The weight-centric approach to health is the most common, but least effective philosophy. A healthy metabolism is more important than numbers on a scale.
Despite what personal trainers, nutritional gurus and the diet industry have been telling you all of these years, weight loss and weighing less is not the key to living a healthy lifestyle. As a matter of fact, there have been studies that show weight loss can increase the risk of premature death from heart disease. But these findings haven’t dissuaded the forces that perpetuate the notion that thin is in.
Rather than worry about numbers on a scale, people need to get metabolically fit. Metabolic fitness, and not the Body Mass Index or some height/weight chart, is the key to people living a healthier lifestyle. I’ve written about the concept of “health at every size,” and at the heart of this notion is metabolic fitness.
Metabolic fitness is when the body has improved insulin sensitivity and is achieved when people eat healthfully and increase their level of regular exercise. Metabolic fitness doesn’t have anything to do with how much a person weighs.
Despite the din of the drumbeat that’s being laid down by the diet industry and their lackeys in the media, some experts have started to speak out, stating that the obesity epidemic has been extremely overstated. In an article that appeared on the Associated Press’ Health and Wellness wire service several researchers spoke out against the idea that there is an obesity epidemic.
According to Dr. Vincent Marks emeritus professor of clinical biochemistry at the University of Surrey in England, “The obesity epidemic has absolutely been exaggerated.” Dr. Marks and other non-conformists, who refuse to consider obesity to be a plague, point out that there is hardly a consensus with regard to the data that supposedly “proves” that fat causes high blood pressure, heart disease and cancer.
Professor of political science at the University of Chicago Eric Oliver and author of the book “Fat Politics” says, “There’s no good causal connection,” that shows that being fat is dangerous. Excess weight is just a symptom and there’s no data that shows that added weight causes any diseases.
There has been a wealth of evidence that shows that lifestyle issues are more important than matters of weight when it comes to health. Yet the diet industry keeps telling people to lose weight, and pulls out the big lie that obesity kills 300,000 Americans every year. This “obesity kills” number is a great example of how statistics can be manipulated in order to further an agenda rather than educate people or clarify an issue.

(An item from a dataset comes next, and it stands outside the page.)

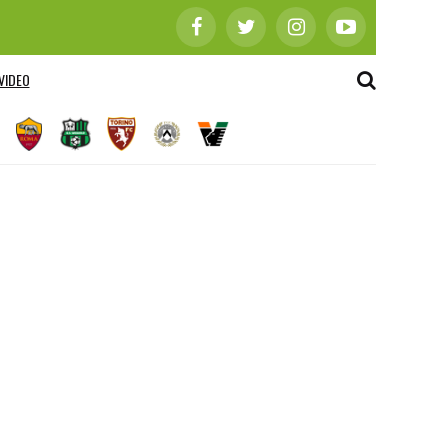
VIDEO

In 1993 the Journal of the American Medical Association published an article titled “Actual Deaths in the United States,” and in this article 300,000 deaths per year were attributed to “diet/activity patterns” and not obesity. The diet industry and so-called fitness experts, to further their weight-centric agenda, and to sell diets, dietary supplements and related product to the masses, use this manipulated statistic. This is pure and simple a scare tactic.
There is a huge difference between a physical trait – obesity – and behaviors such as diet and exercise. Anyone who equates them is intellectually dishonest and should not be taken seriously. And to make matters worse, the weight-centric crowd makes a habit of treating anyone who they consider to be overweight as having a problem.
These people truly believe that you cannot be fit and fat, and are willing to doom people to a lifetime of externally regulated eating and obsessive exercise. Personal trainers of the type seen in television shows like “The Biggest Loser” totally ignore the fact that the American Medical Association has published the findings of a study conducted by the U.S.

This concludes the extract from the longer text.